Por Pedro Miguel
Este lunes, en entrevista con La Jornada, Alejandro Poiré justificaba la desorbitada violencia gubernamental de este sexenio con una parábola cuestionable: la situación que heredó su jefe, dijo, era como si hubiéramos entrado a una casa y nos hubiéramos dado cuenta de que teníamos los cimientos verdaderamente infestados de ratas.
Cuando un funcionario de este país emplea el término ratas para referirse a otros seres humanos, lo más probable es que la expresión resulte contraproducente y desafortunada. Ello es así por varias razones: la primera, la estética, es que la muestra de visceralidad y desprecio hacia un sector de la población –cualquiera que éste sea– suena destemplada en labios de un servidor público. La segunda es que si algunas personas son equiparables a ratas, de ello se desprende una negación contundente de sus derechos humanos, por más que el fanatismo animalista, tan de moda hoy en día, se empeñe en generalizar tales derechos al conjunto de los organismos vivientes del planeta y en negar las diferencias esenciales entre un niño y un hámster.
La tercera es más baladí: con el telón de fondo de la cleptocracia gobernante, el discurso popular asocia casi en automático la palabra rata con funcionario público, no sólo por los casos de enriquecimiento personal inexplicable, de los que sólo una pequeñísima fracción llegan a ser investigados, sino también porque los aparatos gobernantes –el federal en primer lugar, pero también los estatales y los municipales– son y han sido desde hace décadas el instrumento principal para el robo sistemático de propiedad pública en beneficio de intereses corporativos privados.
En 1999 Arturo Montiel lanzó en su campaña para la gubernatura del estado de México la consigna los derechos humanos son para los humanos y no para las ratas, en un aprovechamiento inescrupuloso del terror social a la delincuencia, ya en auge en la entidad por aquel entonces. La propuesta implícita de aquella frase era que para acabar con la delincuencia había que suprimir los derechos humanos de los delincuentes. A la postre, sin embargo, el propio Montiel terminó convertido en el ejemplar más emblemático de los roedores del erario, toda vez que a su paso por la gubernatura acumuló una fortuna inocultable. Su secretario de administración, sucesor y sobrino, Enrique Peña Nieto, lo protegió de los cargos legales, pero no pudo evitar que la fama pública de su tío haya quedado como antonimia de probidad.
Volviendo a Poiré, su parábola de las ratas constituye una perfecta radiografía de la miseria ética y mental del calderonato.
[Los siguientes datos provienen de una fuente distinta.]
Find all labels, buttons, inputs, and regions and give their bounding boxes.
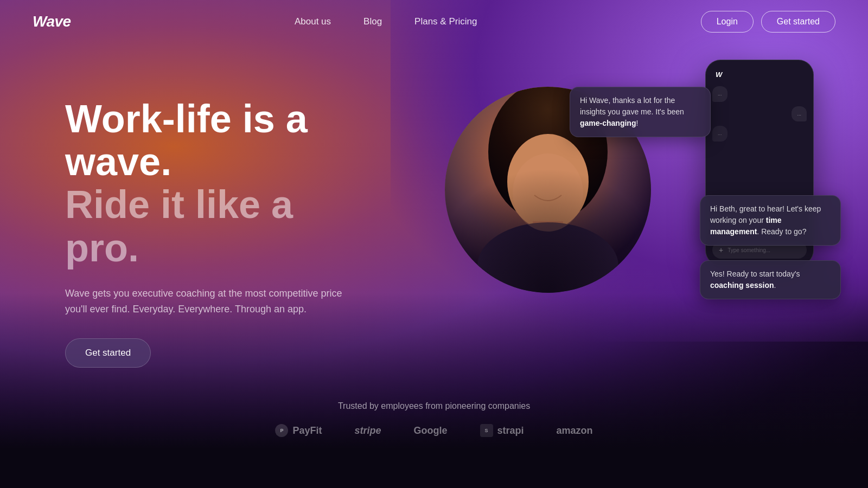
amazon-name: amazon	[557, 425, 593, 436]
payfit-name: PayFit	[292, 425, 322, 436]
svg-text:W: W	[716, 70, 723, 79]
nav-links: About us Blog Plans & Pricing	[295, 16, 477, 27]
get-started-nav-button[interactable]: Get started	[761, 11, 835, 33]
login-button[interactable]: Login	[701, 11, 754, 33]
strapi-icon: S	[480, 424, 493, 437]
phone-logo: W	[714, 69, 730, 80]
nav-buttons: Login Get started	[701, 11, 835, 33]
phone-message-3: ...	[712, 126, 727, 142]
input-placeholder-text: Type something...	[727, 247, 770, 253]
company-amazon: amazon	[557, 425, 593, 436]
chat-bubble-1-text: Hi Wave, thanks a lot for the insights y…	[580, 95, 700, 129]
hero-subtitle: Wave gets you executive coaching at the …	[65, 286, 347, 317]
stripe-name: stripe	[354, 425, 381, 436]
phone-header: W	[712, 69, 807, 80]
chat-bubble-2: Hi Beth, great to hear! Let's keep worki…	[700, 195, 841, 246]
nav-item-about[interactable]: About us	[295, 16, 331, 27]
company-stripe: stripe	[354, 425, 381, 436]
nav-item-blog[interactable]: Blog	[363, 16, 382, 27]
hero-content-left: Work-life is a wave. Ride it like a pro.…	[0, 43, 369, 368]
phone-message-2: ...	[792, 106, 807, 122]
logo-text: Wave	[33, 13, 71, 30]
chat-bubble-3: Yes! Ready to start today's coaching ses…	[700, 260, 841, 299]
brand-logo[interactable]: Wave	[33, 13, 71, 30]
trusted-section: Trusted by employees from pioneering com…	[0, 390, 868, 488]
google-name: Google	[414, 425, 448, 436]
company-google: Google	[414, 425, 448, 436]
phone-chat: ... ... ...	[712, 86, 807, 142]
plus-icon: +	[719, 246, 723, 254]
company-strapi: S strapi	[480, 424, 524, 437]
hero-visual: W ... ... ... + Type something... Hi Wav…	[380, 43, 868, 412]
chat-bubble-3-text: Yes! Ready to start today's coaching ses…	[710, 268, 831, 291]
company-payfit: P PayFit	[275, 424, 322, 437]
payfit-icon: P	[275, 424, 288, 437]
trusted-label: Trusted by employees from pioneering com…	[338, 401, 530, 411]
chat-bubble-1: Hi Wave, thanks a lot for the insights y…	[570, 87, 711, 137]
get-started-hero-button[interactable]: Get started	[65, 338, 151, 368]
nav-item-pricing[interactable]: Plans & Pricing	[414, 16, 477, 27]
strapi-name: strapi	[497, 425, 524, 436]
chat-bubble-2-text: Hi Beth, great to hear! Let's keep worki…	[710, 203, 831, 237]
hero-title-line1: Work-life is a wave.	[65, 98, 369, 183]
nav-link-about[interactable]: About us	[295, 16, 331, 27]
company-logos: P PayFit stripe Google S strapi amazon	[275, 424, 592, 437]
nav-link-pricing[interactable]: Plans & Pricing	[414, 16, 477, 27]
navbar: Wave About us Blog Plans & Pricing Login…	[0, 0, 868, 43]
nav-link-blog[interactable]: Blog	[363, 16, 382, 27]
phone-message-1: ...	[712, 86, 727, 102]
hero-title-line2: Ride it like a pro.	[65, 183, 369, 269]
Por principio de cuentas, Calderón y su grupito –incluido el propio Poiré– no llegaron a una casa en calidad de extraños (adonde tuvieron que irrumpir como intrusos y por la puerta de atrás fue, en todo caso, al Palacio Legislativo de San Lázaro), sino que se criaron y surgieron en ella, y en ella fueron alimentados y aupados por Fox, Salinas, Televisa, la embajada de Estados Unidos, la Coparmex, el cacicazgo gordillista y sabrá Dios qué otros poderes fácticos incluso menos presentables; en consecuencia, la metáfora misma introduce la duda de si los calderonistas son exterminadores de plagas o parte de la infestación.
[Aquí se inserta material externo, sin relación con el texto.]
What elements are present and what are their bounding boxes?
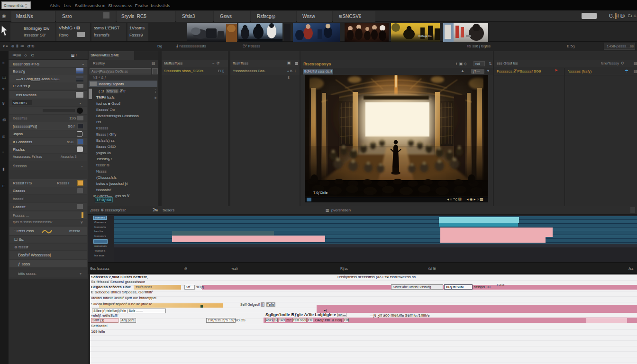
- svg-text:T-0ƒCſгſſе: T-0ƒCſгſſе: [313, 191, 328, 195]
- svg-text:Filſfsgs Ko: Filſfsgs Ko: [419, 35, 432, 37]
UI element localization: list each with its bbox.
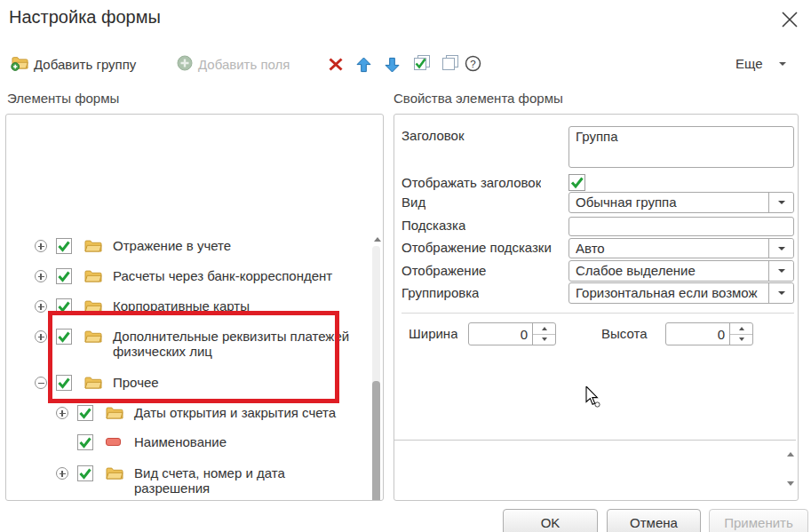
- add-group-button[interactable]: Добавить группу: [11, 55, 136, 73]
- width-field-label: Ширина: [409, 326, 457, 341]
- cancel-button[interactable]: Отмена: [607, 509, 701, 532]
- form-elements-tree-panel: Отражение в учетеРасчеты через банк-корр…: [5, 114, 384, 501]
- tooltip-field[interactable]: [568, 217, 794, 236]
- move-up-icon[interactable]: [355, 57, 372, 76]
- circle-plus-icon: [177, 55, 193, 74]
- ok-button[interactable]: OK: [503, 509, 598, 532]
- folder-icon: [106, 466, 123, 480]
- collapse-icon[interactable]: [35, 377, 47, 389]
- tree-item-label[interactable]: Наименование: [134, 434, 227, 449]
- tooltip-display-label: Отображение подсказки: [402, 240, 552, 255]
- svg-text:?: ?: [470, 59, 475, 69]
- chevron-down-icon: [779, 62, 786, 66]
- visibility-checkbox[interactable]: [56, 298, 72, 314]
- chevron-down-icon[interactable]: [768, 283, 793, 303]
- expand-icon[interactable]: [56, 467, 68, 480]
- visibility-checkbox[interactable]: [77, 434, 93, 450]
- tree-item-label[interactable]: Вид счета, номер и датаразрешения: [134, 465, 285, 496]
- decrement-icon[interactable]: [730, 334, 752, 345]
- divider: [402, 313, 794, 314]
- add-fields-button-disabled: Добавить поля: [177, 55, 290, 73]
- width-value: 0: [469, 327, 528, 342]
- tree-item-label[interactable]: Корпоративные карты: [113, 298, 250, 314]
- tree-item-label[interactable]: Отражение в учете: [113, 238, 231, 253]
- tree-item-label[interactable]: Прочее: [113, 375, 159, 390]
- scroll-down-icon[interactable]: [787, 481, 794, 486]
- height-value: 0: [666, 327, 725, 342]
- grouping-select-value: Горизонтальная если возмож: [576, 285, 758, 300]
- tree-item-label[interactable]: Даты открытия и закрытия счета: [134, 405, 336, 420]
- width-stepper[interactable]: 0: [468, 322, 556, 345]
- folder-icon: [84, 269, 102, 283]
- delete-icon[interactable]: [328, 57, 344, 75]
- title-field[interactable]: Группа: [568, 126, 794, 168]
- close-icon[interactable]: [780, 10, 799, 29]
- folder-icon: [84, 299, 102, 314]
- tree-item-label[interactable]: Дополнительные реквизиты платежейфизичес…: [113, 329, 349, 359]
- apply-button: Применить: [709, 509, 808, 532]
- help-icon[interactable]: ?: [465, 55, 481, 75]
- move-down-icon[interactable]: [384, 57, 401, 76]
- element-properties-panel: [394, 114, 799, 501]
- scroll-up-icon[interactable]: [787, 452, 794, 457]
- tree-item-label[interactable]: Расчеты через банк-корреспондент: [113, 268, 332, 283]
- right-panel-title: Свойства элемента формы: [394, 91, 563, 106]
- visibility-checkbox[interactable]: [56, 268, 72, 284]
- chevron-down-icon[interactable]: [768, 239, 793, 258]
- expand-icon[interactable]: [56, 407, 68, 419]
- vertical-scrollbar-thumb[interactable]: [372, 381, 380, 501]
- kind-field-label: Вид: [402, 195, 425, 210]
- decrement-icon[interactable]: [533, 334, 555, 345]
- display-field-label: Отображение: [402, 263, 486, 278]
- expand-icon[interactable]: [35, 330, 47, 343]
- folder-icon: [106, 406, 123, 420]
- height-field-label: Высота: [601, 326, 648, 341]
- left-panel-title: Элементы формы: [7, 91, 119, 106]
- title-field-value: Группа: [576, 129, 618, 144]
- more-button[interactable]: Еще: [735, 56, 786, 71]
- folder-plus-icon: [11, 55, 28, 74]
- tooltip-field-label: Подсказка: [402, 218, 465, 233]
- visibility-checkbox[interactable]: [56, 375, 72, 391]
- tooltip-display-value: Авто: [576, 241, 605, 256]
- divider: [394, 440, 796, 441]
- visibility-checkbox[interactable]: [56, 238, 72, 254]
- height-stepper[interactable]: 0: [665, 322, 753, 345]
- page-title: Настройка формы: [9, 7, 161, 28]
- visibility-checkbox[interactable]: [77, 465, 93, 481]
- chevron-down-icon[interactable]: [768, 261, 793, 281]
- visibility-checkbox[interactable]: [56, 329, 72, 345]
- add-group-label: Добавить группу: [34, 57, 136, 72]
- more-label: Еще: [735, 56, 763, 71]
- folder-icon: [84, 239, 102, 253]
- tooltip-display-select[interactable]: Авто: [568, 238, 794, 258]
- title-field-label: Заголовок: [402, 128, 465, 143]
- scroll-up-icon[interactable]: [374, 237, 381, 242]
- uncheck-all-icon[interactable]: [439, 54, 460, 77]
- display-select-value: Слабое выделение: [576, 263, 696, 278]
- field-dash-icon: [106, 438, 121, 446]
- folder-icon: [84, 376, 102, 390]
- chevron-down-icon[interactable]: [768, 193, 793, 212]
- form-settings-dialog: { "window": { "title": "Настройка формы"…: [0, 0, 811, 532]
- visibility-checkbox[interactable]: [77, 405, 93, 421]
- display-select[interactable]: Слабое выделение: [568, 260, 794, 282]
- check-all-icon[interactable]: [409, 54, 433, 77]
- grouping-select[interactable]: Горизонтальная если возмож: [568, 282, 794, 304]
- kind-select-value: Обычная группа: [576, 195, 677, 210]
- grouping-field-label: Группировка: [402, 285, 479, 300]
- mouse-cursor: [585, 386, 605, 413]
- folder-icon: [84, 330, 102, 344]
- expand-icon[interactable]: [35, 270, 47, 282]
- expand-icon[interactable]: [35, 300, 47, 313]
- show-title-label: Отображать заголовок: [402, 175, 541, 190]
- expand-icon[interactable]: [35, 240, 47, 252]
- kind-select[interactable]: Обычная группа: [568, 192, 794, 213]
- add-fields-label: Добавить поля: [198, 57, 290, 72]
Por añadidura, como todo mundo sabe, las construcciones más proclives a la proliferación de ratas son aquellas en las que se abandonan las normas mínimas de higiene y se acumulan desperdicios. Si se lleva la parábola a sus últimas consecuencias, el exterminio físico de los roedores sólo produce cadáveres –es decir, más basura–, pero, en tanto no se limpie el basural, la plaga será invencible.
Un tercer aspecto problemático de la metáfora es que su autor detenta el cargo de secretario de Gobernación y no es correcto que, en una expresión de montielismo puro, se refiera a un sector de la población como ratas a las que se debe liquidar: los derechos humanos son para los humanos y no para las ratas.
Finalmente, se entiende que cuando dice ratas, Poiré se refiere a los delincuentes. Pero el funcionario no debiera olvidar que en la categoría de infractores de la ley no sólo entran carteristas del metro, asaltantes, secuestradores, violadores y narcotraficantes de todo rango y fortuna, sino también algunos banqueros, gobernadores, presidentes municipales, grandes evasores fiscales, empresarios corruptores, líderes sindicales charros, jefes de policía, arquitectos y operadores de fraudes electorales, legisladores, jueces y acaso hasta uno que otro secretario de Estado, es decir, una parte sustancial del prianismo gobernante del que él mismo forma parte.